Make a tasty broth with an unmistakable umami flavor for your shoyu chicken ramen. Boil chicken with leeks, ginger and shiitake. Then, stir in dashi.

Shoyu Chicken Ramen

Course Breakfast, Main Course, Snack
Cuisine Japanese
Prep Time 10 minutes
Cook Time 1 hour
Total Time 1 hour 10 minutes
Servings 3 people
Author Connie Veneracion


  • 500 grams chicken soup bones necks or backs, or a combination of the two
  • 2 stalks leeks
  • 1 one-inch knob ginger sliced
  • 2 large shiitake dried and not previously rehydrated
  • 3 chicken thigh fillets
  • 1 packet dashi
  • 3 tablespoons soy sauce
  • enough ramen noodles for three people prepared according to package directions
  • sliced scallions to garnish


  • Place the chicken soup bones in a pot. Cover with six cups of water. Set the stove to medium.
  • Skim off scum as it rises. Repeat until the liquid is clear.
  • Add the leeks, ginger and shiitake to the pot.

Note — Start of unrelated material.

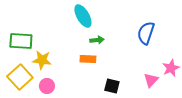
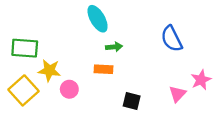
blue semicircle: (146, 33) -> (172, 39), turned -45
pink circle: (47, 86) -> (69, 89), moved

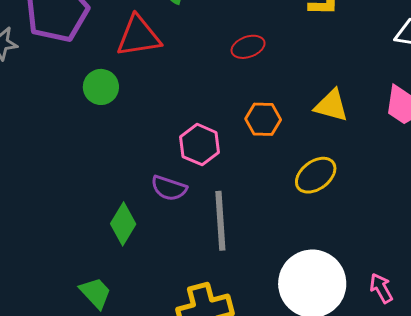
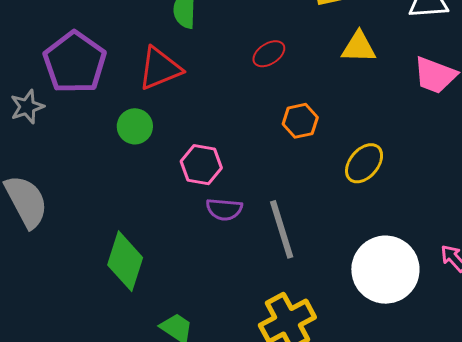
yellow triangle: (331, 106) -> (359, 47), moved
pink hexagon: (200, 145) -> (201, 165), moved
green diamond: (123, 224) -> (125, 261), moved, size x1.4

Cover and simmer for 40 minutes.
  • During the last 10 minutes of cooking, drop in the chicken fillets to allow them to poach in the broth.
  • Fish out the chicken fillets and mushrooms.
  • Strain and broth and pour back into the pot.
  • Empty the packet of dashi into the broth and stir.
  • Slice the chicken fillets and shiitake caps.
  • Pour a tablespoon of soy sauce into each of three individual bowls.
  • Ladle in broth until the bowls are half full.
  • Divide the noodles into three portions and drop a portion into each bowl.
  • Arrange the sliced shiitake and chicken around the noodles.
  • Drop in the sliced scallions at the center.
  • Serve the shoyu chicken ramen at once.